Chapters 2 and 3 cover his second marriage and divorce, his move from Texas to Nashville, and his musical career interspersed with alcoholic behavior. Kienzle tells us:
The bottle remained George’s other collaborator. His reputation as one of Nashville’s great drinkers was a given. The amount he consumed before and during a recording session could affect his performances in positive or negative ways.
Chapter 4, “1968-1975,” is the Tammy Wynette period. It begins with a four-page history of Tammy and producer Billy Sherrill. A biographer always has the quandary of how much information to include on other characters in the subject’s life, and this author does a good job of blending these backgrounds into the overall story. In 1974, Jones recorded one of his greatest hits, “The Grand Tour,” described by the author as “a wall-to-wall showcase of heartache, the milieu where George did his best work.”

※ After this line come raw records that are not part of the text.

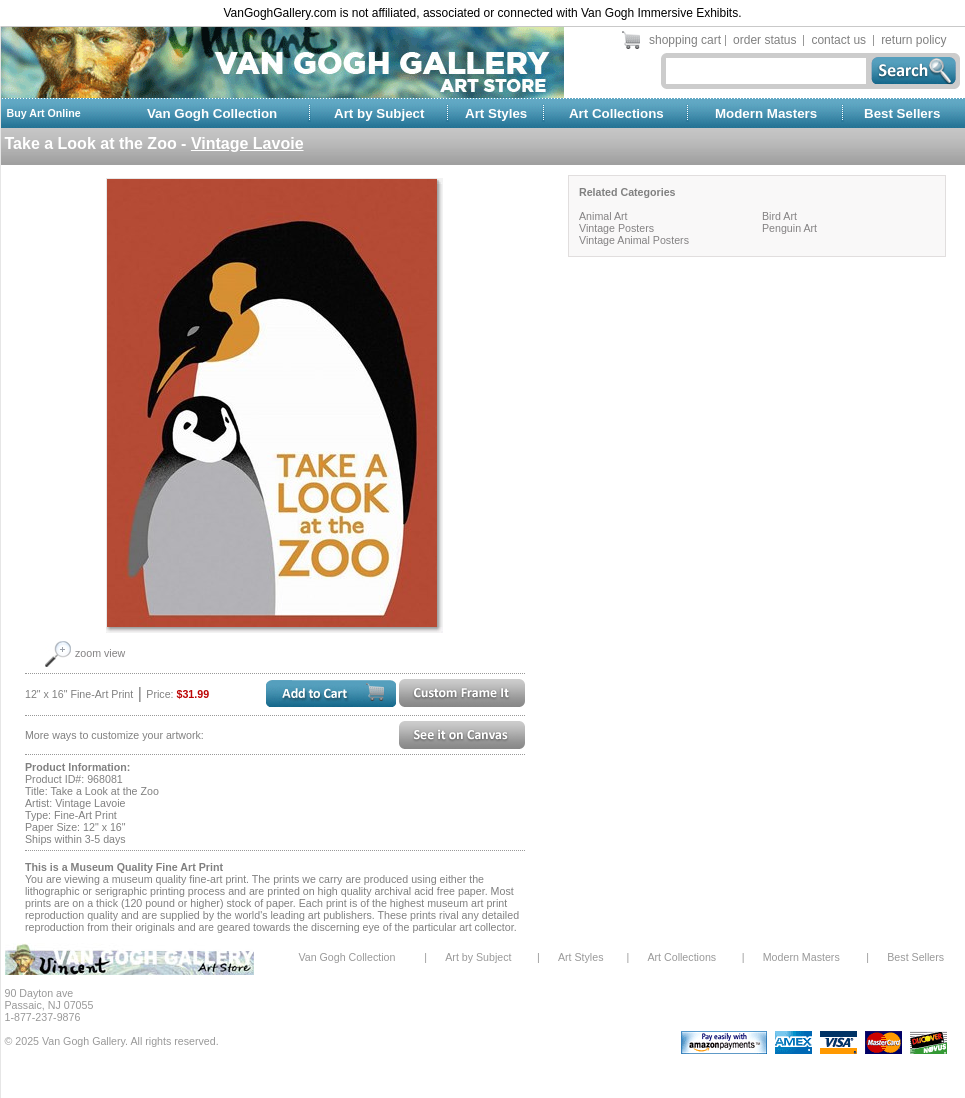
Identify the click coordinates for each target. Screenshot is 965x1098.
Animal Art (603, 216)
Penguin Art (789, 228)
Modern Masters (766, 113)
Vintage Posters (616, 228)
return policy (913, 40)
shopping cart (685, 40)
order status (764, 40)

Jones is between wives and controlled by drugs in the 1975-1983 section. Chapter 5 ends with, “Taken as a whole, 1982 seemed to have finally moved George to the precipice. As he wobbled there, the slightest wrong move would surely take him over the edge.” Now there is a cliffhanger.

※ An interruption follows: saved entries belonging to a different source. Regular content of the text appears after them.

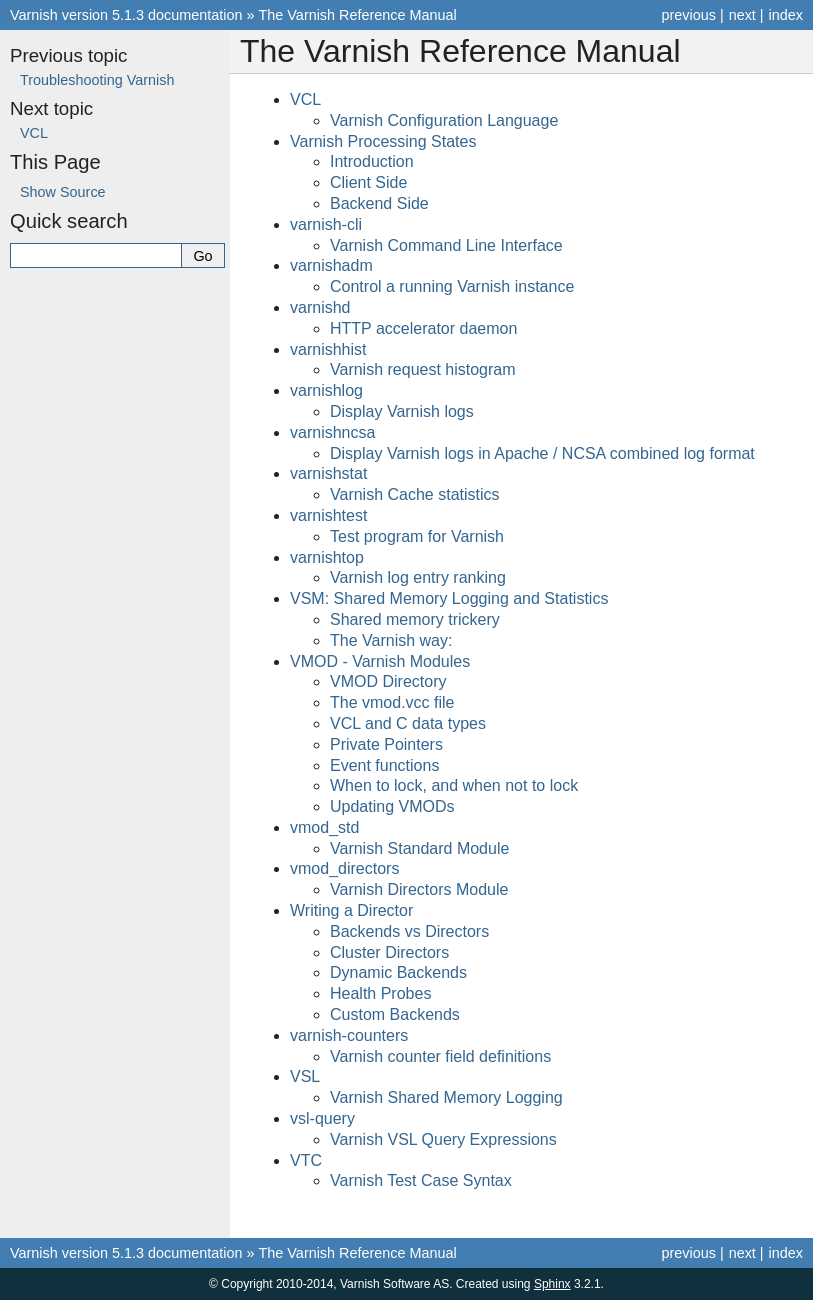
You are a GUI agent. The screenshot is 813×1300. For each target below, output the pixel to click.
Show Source (63, 192)
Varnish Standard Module (419, 848)
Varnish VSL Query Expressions (443, 1139)
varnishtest (328, 515)
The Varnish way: (391, 640)
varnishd (320, 307)
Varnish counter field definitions (440, 1056)
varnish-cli (326, 224)
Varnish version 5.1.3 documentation (126, 15)
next (742, 15)
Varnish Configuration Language (444, 120)
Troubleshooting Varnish (97, 80)
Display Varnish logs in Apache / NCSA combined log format (542, 453)
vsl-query (322, 1118)
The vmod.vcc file (392, 702)
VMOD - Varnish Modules (380, 661)
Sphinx (552, 1284)
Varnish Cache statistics (415, 494)
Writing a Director (351, 910)
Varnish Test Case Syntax (421, 1180)
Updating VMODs (392, 806)
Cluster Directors (389, 952)
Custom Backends (395, 1014)
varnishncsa (332, 432)
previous (688, 15)
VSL (305, 1076)
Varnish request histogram (423, 369)
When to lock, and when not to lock (454, 785)
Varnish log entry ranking (418, 577)
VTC (306, 1160)
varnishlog (326, 390)
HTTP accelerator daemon (423, 328)
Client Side (368, 182)
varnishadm (331, 265)
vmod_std (324, 827)
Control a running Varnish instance (452, 286)
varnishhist (328, 349)
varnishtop (327, 557)
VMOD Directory (388, 681)
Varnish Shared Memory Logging (446, 1097)
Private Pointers (386, 744)
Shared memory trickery (415, 619)
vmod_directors (344, 868)
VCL (305, 99)
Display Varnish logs (402, 411)
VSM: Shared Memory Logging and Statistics (449, 598)
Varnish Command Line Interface (446, 245)
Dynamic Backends (398, 972)
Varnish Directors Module (419, 889)
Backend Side (379, 203)
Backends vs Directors (409, 931)
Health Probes (380, 993)
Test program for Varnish (417, 536)
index (786, 15)
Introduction (372, 161)
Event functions (384, 765)
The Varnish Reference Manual (358, 15)
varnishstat (328, 473)
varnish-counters (349, 1035)
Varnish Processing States (383, 141)
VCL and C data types (408, 723)
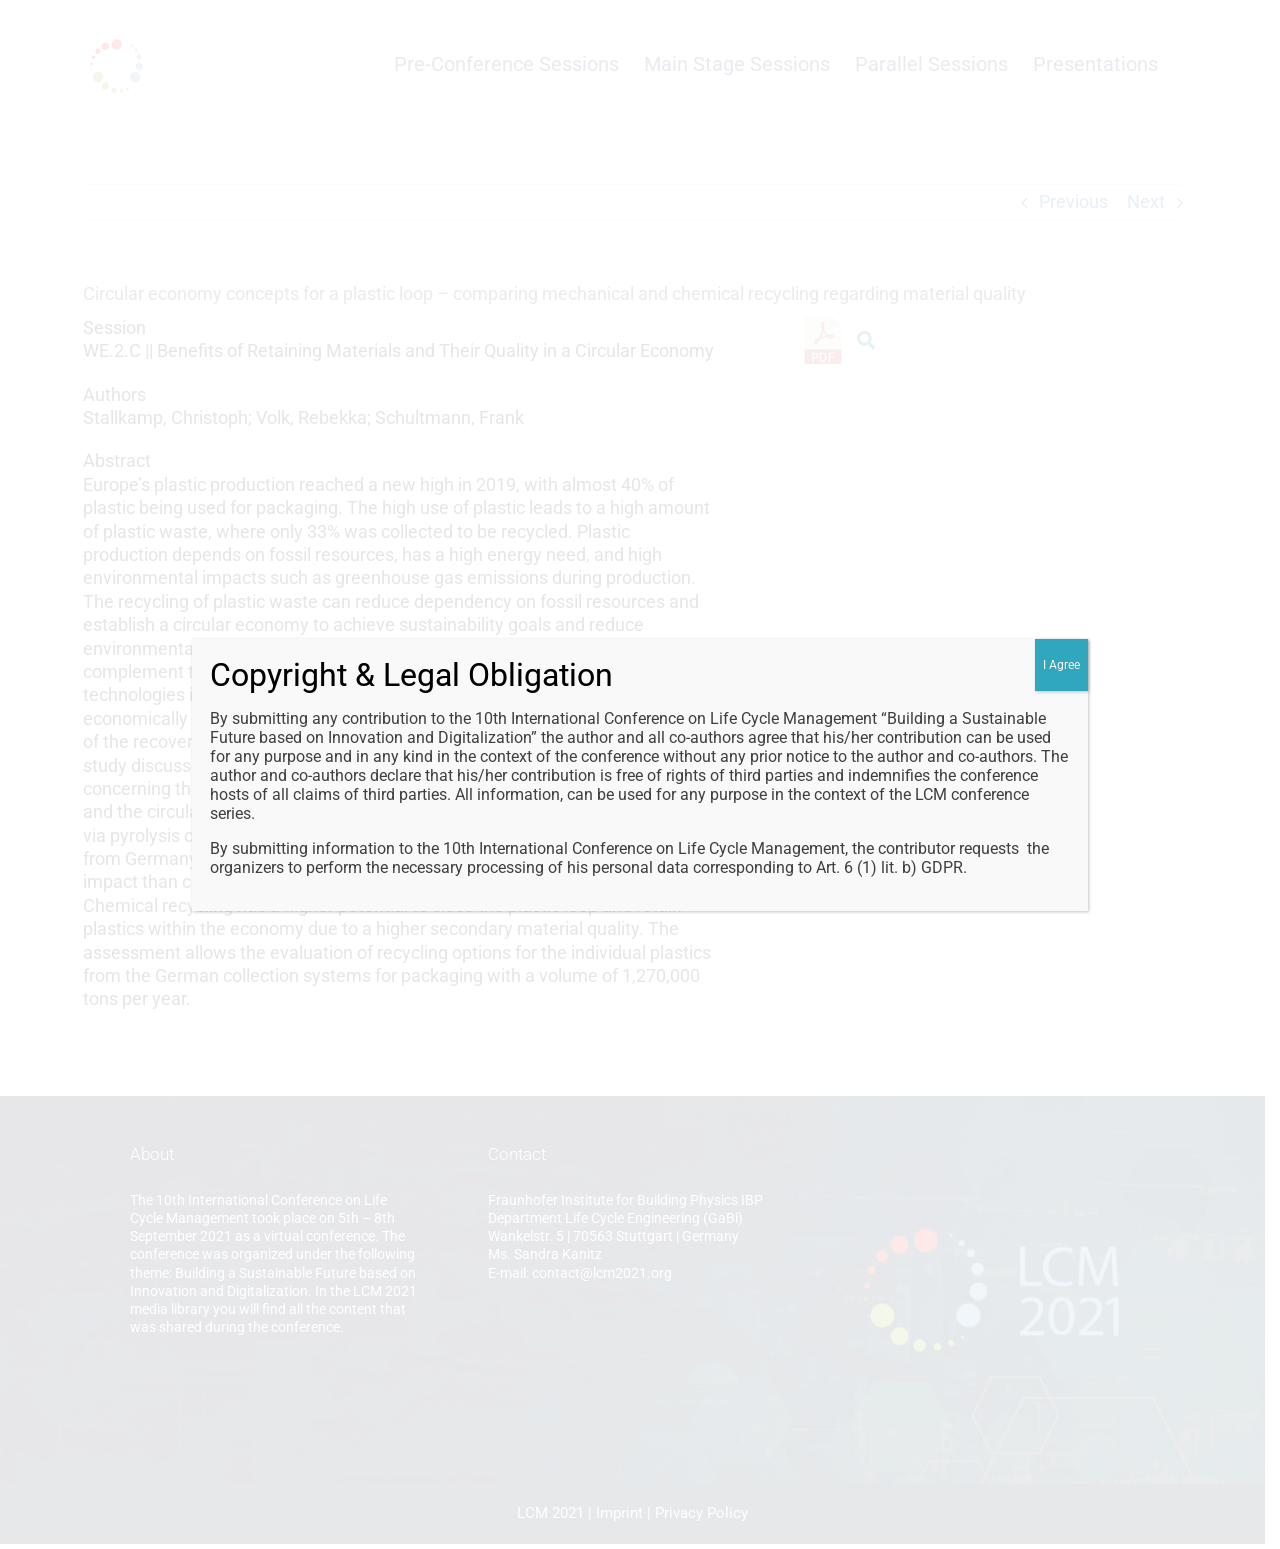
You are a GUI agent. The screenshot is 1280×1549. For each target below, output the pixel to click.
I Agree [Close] (1061, 665)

Kienzle gives credit to other George Jones books, the Bob Allen biography, George Jones: The Saga of an American Singer (1984), and the autobiography with Tom Carter, I Lived to Tell It All (1996).
The two sides of George Jones can be illustrated by the 1994 attempt to rename a bridge along Interstate 10 in his honor. The Neches River Bridge separated Jefferson and Orange Counties in Texas, and both counties would have to approve the change. Jefferson County, which contained Beaumont, strongly supported the idea. Those officials “cited George’s local roots, fame, and triumph over adversity,” Kienzle tells us. But people on the Orange County side objected to naming a bridge for a notorious alcoholic and said he “had no business being honored in this county.” The original name stayed.
The Grand Tour is a balanced, factual biography, and Kienzle uses personal knowledge of the music industry to summarize Jones’s attitude toward modern country music in the 1990s. The story, however, fails to bring Jones to life. His feelings and emotions are discussed, but the reader doesn’t get inside the actual person’s head. There are no interview quotes, other than from one 2001 interview with the author. Family members, for reasons unexplained, are not included. We don’t hear from Nancy Sepulvado Jones or the children or siblings.
Historians of country music will enjoy the details in this book, George Jones fans will appreciate learning numerous facts about their favorite singer, and fans of biography will enjoy this well-written addition to the genre. In spite of its shortcomings, I highly recommend The Grand Tour.